Seven pts (20%) developed neutropenic fever but no pt experienced a blood-stream infection (BSI). One pt developed Clostridium difficile colitis during the period of neutropenia. One pt tested positive for MRSA colonization at admission but did not develop fever or BSI. One pt was readmitted after initial hospital discharge for evaluation of fever without a source of infection determined. Ten pts (5 FRE colonized during transplant course) were given prednisone for persistent diarrhea attributed to engraftment syndrome (cf: Spitzer TR. Bone Marrow Transplant 2001;27:893-8) commencing at a median of 10 (range, 8-13) days after aHSCT and not associated with CDE mobilization or detection of FRE. Nineteen other patients, 8 of whom tested positive for FRE, did not receive corticosteroids for management of regimen-related toxicities (an additional 7 pts received preplanned corticosteroids starting at day +8). No center effect is yet evident.

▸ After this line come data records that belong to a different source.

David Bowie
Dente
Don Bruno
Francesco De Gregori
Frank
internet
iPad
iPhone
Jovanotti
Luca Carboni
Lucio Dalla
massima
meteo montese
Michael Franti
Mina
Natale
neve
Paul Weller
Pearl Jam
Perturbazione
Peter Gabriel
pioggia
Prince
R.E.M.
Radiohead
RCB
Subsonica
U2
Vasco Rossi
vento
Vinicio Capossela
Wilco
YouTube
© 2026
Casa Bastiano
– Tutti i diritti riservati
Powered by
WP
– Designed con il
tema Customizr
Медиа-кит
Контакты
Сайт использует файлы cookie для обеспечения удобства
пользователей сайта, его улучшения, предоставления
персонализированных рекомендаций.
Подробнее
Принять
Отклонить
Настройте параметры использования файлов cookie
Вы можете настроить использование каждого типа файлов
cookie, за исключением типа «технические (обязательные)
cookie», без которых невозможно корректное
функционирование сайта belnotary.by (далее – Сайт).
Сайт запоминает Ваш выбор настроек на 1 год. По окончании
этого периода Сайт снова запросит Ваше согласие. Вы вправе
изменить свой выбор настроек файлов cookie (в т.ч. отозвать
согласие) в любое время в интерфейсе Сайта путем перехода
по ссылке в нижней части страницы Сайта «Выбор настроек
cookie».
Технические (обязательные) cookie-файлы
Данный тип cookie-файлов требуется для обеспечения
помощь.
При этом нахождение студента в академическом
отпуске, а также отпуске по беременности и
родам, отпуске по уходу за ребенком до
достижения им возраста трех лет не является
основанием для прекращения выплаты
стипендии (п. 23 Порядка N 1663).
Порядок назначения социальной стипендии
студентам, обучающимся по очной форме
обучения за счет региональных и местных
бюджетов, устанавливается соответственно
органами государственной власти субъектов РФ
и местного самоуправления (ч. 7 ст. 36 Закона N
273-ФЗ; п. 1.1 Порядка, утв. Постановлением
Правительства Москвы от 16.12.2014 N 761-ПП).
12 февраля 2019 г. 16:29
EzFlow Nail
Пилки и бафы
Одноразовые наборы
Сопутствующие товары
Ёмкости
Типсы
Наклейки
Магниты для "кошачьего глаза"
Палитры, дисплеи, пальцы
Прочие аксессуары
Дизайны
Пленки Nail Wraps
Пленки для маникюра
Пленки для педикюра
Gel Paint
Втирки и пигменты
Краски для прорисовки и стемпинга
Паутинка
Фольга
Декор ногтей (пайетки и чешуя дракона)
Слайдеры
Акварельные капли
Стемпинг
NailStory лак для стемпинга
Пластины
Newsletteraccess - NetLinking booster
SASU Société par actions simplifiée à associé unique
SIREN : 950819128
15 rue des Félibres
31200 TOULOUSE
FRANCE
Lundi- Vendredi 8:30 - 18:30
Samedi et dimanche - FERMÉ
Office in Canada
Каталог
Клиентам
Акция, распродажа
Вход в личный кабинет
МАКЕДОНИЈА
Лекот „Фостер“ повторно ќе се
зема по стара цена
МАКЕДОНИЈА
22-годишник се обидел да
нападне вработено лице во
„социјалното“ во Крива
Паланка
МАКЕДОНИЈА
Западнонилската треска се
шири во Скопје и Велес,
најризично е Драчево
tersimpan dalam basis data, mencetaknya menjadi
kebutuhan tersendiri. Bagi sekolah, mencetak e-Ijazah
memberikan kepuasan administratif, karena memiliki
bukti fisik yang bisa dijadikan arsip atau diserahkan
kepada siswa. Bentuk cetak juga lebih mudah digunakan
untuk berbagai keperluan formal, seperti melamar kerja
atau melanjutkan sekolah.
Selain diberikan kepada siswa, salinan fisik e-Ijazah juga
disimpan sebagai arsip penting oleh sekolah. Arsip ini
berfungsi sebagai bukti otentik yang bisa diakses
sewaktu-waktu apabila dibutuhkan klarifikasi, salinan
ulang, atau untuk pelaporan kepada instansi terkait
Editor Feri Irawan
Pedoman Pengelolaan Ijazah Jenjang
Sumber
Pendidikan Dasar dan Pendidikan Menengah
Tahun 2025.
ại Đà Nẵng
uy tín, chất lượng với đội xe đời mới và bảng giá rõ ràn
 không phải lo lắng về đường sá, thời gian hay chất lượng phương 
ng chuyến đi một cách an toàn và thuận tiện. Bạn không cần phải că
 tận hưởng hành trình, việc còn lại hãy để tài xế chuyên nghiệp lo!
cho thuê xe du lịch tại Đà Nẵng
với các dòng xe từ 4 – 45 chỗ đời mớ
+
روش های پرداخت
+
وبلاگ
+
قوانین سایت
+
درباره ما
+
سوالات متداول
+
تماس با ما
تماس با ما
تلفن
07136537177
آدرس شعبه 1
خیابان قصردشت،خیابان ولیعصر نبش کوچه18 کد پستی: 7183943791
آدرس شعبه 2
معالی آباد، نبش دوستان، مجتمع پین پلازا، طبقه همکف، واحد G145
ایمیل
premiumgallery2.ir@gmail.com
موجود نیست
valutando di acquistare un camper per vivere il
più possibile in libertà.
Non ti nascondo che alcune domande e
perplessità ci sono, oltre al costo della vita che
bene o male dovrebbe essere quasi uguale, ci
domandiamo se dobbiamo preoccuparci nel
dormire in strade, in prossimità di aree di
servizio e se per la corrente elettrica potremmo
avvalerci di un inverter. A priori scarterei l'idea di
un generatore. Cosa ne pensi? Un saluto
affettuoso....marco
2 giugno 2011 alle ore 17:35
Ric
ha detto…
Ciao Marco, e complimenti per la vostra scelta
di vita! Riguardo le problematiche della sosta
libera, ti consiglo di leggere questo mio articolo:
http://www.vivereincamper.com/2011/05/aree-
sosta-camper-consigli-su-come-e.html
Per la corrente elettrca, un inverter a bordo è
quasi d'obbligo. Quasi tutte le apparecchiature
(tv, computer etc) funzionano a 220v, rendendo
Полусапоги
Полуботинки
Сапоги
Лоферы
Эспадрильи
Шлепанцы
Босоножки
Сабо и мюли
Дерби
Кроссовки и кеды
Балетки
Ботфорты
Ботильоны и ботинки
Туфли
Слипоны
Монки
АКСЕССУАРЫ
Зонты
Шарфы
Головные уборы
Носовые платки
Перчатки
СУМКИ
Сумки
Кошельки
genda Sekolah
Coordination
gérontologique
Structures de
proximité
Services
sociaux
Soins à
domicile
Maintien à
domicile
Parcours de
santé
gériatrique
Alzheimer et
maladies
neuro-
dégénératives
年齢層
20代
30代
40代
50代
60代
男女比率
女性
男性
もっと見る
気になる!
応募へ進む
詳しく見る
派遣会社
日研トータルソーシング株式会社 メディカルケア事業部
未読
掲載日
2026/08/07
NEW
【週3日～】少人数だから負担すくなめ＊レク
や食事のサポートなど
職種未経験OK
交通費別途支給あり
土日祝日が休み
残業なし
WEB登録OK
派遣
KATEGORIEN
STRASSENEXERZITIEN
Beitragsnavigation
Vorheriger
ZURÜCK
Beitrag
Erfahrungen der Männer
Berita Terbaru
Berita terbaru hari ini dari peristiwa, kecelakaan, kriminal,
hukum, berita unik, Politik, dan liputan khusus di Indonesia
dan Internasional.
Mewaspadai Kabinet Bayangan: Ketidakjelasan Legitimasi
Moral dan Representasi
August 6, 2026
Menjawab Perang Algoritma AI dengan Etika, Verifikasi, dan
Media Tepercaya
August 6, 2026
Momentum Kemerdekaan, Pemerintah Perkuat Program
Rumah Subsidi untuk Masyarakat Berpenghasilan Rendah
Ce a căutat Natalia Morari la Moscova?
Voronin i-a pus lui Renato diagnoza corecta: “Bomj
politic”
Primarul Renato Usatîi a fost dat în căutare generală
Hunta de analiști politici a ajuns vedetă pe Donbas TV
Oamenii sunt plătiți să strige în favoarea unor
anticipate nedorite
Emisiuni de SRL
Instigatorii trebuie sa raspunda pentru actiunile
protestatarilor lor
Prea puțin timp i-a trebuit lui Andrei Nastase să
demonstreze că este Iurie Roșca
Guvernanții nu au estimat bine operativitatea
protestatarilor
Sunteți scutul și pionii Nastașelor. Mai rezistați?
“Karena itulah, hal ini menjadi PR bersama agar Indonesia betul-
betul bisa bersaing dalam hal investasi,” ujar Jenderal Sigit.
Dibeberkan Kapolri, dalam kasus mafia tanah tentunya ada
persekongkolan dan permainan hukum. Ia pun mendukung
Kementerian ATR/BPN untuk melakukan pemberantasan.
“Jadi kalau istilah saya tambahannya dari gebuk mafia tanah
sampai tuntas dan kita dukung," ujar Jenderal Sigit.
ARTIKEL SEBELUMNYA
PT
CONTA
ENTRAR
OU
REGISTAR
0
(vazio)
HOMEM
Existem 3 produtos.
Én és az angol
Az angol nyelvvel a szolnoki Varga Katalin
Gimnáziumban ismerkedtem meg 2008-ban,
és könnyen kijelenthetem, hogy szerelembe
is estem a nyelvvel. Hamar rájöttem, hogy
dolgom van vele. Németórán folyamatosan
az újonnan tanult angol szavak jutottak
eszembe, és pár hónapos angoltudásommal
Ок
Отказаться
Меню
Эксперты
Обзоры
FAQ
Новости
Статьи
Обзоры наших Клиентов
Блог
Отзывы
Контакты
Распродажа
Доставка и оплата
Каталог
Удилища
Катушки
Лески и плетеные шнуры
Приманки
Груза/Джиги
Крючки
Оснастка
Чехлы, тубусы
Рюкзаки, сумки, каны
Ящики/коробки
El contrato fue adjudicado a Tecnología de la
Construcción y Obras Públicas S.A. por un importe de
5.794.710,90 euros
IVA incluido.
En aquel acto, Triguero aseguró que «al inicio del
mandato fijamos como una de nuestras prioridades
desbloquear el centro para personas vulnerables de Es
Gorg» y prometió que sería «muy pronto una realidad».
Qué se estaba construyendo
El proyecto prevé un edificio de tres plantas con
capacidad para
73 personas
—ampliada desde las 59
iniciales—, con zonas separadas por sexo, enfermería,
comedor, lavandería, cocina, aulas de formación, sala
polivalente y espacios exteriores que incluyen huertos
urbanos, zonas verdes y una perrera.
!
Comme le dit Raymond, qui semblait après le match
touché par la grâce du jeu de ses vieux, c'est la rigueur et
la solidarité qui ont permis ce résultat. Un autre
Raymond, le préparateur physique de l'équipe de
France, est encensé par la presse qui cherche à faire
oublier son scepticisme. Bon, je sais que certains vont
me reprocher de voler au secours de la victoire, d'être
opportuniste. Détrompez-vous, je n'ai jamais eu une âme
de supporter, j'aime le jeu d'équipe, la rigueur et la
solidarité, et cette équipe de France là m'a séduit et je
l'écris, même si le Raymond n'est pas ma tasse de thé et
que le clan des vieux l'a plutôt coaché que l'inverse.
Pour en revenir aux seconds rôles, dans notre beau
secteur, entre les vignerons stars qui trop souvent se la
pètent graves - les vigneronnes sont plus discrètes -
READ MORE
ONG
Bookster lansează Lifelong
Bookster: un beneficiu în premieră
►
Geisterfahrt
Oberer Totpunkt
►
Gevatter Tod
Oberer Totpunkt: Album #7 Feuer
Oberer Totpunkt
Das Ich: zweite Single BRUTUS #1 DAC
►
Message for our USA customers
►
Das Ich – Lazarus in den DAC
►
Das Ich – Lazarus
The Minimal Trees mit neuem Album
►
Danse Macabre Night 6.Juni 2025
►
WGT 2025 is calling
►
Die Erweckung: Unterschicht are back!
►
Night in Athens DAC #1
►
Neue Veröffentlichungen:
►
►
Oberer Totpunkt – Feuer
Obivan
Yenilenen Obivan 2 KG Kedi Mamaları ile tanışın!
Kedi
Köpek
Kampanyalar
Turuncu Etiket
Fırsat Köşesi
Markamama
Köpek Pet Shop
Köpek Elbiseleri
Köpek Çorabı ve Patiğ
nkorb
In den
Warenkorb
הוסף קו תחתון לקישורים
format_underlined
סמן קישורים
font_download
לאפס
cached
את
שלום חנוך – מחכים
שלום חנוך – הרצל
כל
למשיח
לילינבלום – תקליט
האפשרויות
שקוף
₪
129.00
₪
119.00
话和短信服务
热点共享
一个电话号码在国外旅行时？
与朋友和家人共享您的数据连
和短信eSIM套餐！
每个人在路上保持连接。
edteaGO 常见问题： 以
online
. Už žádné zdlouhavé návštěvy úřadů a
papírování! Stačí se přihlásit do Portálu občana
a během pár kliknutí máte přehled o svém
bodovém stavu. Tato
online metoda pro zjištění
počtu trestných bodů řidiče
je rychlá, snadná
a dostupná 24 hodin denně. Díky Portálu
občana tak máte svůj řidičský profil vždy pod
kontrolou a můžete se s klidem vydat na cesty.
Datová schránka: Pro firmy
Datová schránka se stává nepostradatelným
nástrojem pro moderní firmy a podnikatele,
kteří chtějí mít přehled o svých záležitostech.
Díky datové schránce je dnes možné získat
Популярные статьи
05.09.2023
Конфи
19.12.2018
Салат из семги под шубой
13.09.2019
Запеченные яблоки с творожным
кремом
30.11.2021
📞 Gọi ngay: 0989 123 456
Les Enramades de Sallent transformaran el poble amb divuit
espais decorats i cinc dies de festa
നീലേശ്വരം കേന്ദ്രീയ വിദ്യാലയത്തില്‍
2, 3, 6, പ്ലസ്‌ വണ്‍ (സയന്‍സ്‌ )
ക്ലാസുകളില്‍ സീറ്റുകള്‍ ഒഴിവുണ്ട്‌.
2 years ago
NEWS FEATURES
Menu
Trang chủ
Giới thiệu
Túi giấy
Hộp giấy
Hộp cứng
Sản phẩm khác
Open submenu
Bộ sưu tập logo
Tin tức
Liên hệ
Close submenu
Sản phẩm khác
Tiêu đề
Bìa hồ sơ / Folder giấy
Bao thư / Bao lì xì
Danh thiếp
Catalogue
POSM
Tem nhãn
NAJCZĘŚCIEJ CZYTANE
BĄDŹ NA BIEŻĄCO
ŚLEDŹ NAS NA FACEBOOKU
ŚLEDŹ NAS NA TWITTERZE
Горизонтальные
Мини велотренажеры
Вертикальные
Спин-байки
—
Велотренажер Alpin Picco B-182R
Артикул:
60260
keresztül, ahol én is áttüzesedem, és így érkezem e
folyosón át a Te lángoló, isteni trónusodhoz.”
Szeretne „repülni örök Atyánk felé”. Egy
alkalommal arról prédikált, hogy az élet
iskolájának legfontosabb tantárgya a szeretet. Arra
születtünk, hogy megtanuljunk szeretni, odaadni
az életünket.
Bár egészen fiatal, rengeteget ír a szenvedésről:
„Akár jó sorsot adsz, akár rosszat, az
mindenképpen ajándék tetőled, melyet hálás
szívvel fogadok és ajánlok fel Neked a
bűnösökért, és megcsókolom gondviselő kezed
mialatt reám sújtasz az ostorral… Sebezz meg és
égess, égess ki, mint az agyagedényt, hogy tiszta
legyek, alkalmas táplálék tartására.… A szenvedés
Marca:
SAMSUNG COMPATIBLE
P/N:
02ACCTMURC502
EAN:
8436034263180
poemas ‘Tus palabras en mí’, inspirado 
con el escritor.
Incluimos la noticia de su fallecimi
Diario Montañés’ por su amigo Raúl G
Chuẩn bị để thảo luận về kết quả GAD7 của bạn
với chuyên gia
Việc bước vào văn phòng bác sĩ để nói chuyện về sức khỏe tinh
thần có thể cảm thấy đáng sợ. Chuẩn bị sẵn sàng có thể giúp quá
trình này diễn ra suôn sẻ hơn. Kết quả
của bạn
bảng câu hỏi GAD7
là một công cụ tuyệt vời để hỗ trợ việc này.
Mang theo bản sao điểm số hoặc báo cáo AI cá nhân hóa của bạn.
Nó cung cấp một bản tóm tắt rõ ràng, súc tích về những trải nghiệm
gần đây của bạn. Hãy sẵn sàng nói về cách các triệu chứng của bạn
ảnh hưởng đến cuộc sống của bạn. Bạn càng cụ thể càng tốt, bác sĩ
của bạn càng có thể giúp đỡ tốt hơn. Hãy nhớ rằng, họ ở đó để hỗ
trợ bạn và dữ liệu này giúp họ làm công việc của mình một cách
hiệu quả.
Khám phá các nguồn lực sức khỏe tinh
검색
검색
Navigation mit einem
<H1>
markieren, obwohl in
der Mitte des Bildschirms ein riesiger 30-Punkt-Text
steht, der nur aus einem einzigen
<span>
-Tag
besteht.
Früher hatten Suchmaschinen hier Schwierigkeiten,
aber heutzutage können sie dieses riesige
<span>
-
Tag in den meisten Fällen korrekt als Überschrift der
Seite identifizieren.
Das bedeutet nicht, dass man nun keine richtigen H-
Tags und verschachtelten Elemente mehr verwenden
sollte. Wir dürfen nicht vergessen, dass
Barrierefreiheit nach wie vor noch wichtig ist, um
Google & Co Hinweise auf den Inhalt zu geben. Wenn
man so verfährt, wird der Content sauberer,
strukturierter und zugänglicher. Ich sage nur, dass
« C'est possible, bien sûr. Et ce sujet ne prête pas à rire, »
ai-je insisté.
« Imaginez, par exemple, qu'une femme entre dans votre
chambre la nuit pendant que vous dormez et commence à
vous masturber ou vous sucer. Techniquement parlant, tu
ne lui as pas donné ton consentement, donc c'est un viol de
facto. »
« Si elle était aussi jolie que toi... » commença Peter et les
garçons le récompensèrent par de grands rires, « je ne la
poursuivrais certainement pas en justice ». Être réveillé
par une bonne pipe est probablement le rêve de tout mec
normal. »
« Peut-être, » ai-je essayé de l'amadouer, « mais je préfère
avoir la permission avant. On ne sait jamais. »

Conclusions: FRE are detected in a high proportion of pts undergoing aHSCT in the treatment of MM. However, FQL prophylaxis is not associated with FRE BSI in this ongoing study. FRE colonization is not predictive of delayed engraftment or prolonged hospitalization, and does not appear predictive of non-infectious diarrhea.

Disclosures: Rowley: ReAlta Life Science: Consultancy; SIRPant Immunotherapeutics: Membership on an entity's Board of Directors or advisory committees. Renteria: Kymera Therapeutics: Consultancy; Novo Nordisk: Consultancy. Munshi: Kite, a Gilead company: Speakers Bureau; Incyte: Consultancy, Speakers Bureau. Suh: Kite Pharma: Membership on an entity's Board of Directors or advisory committees.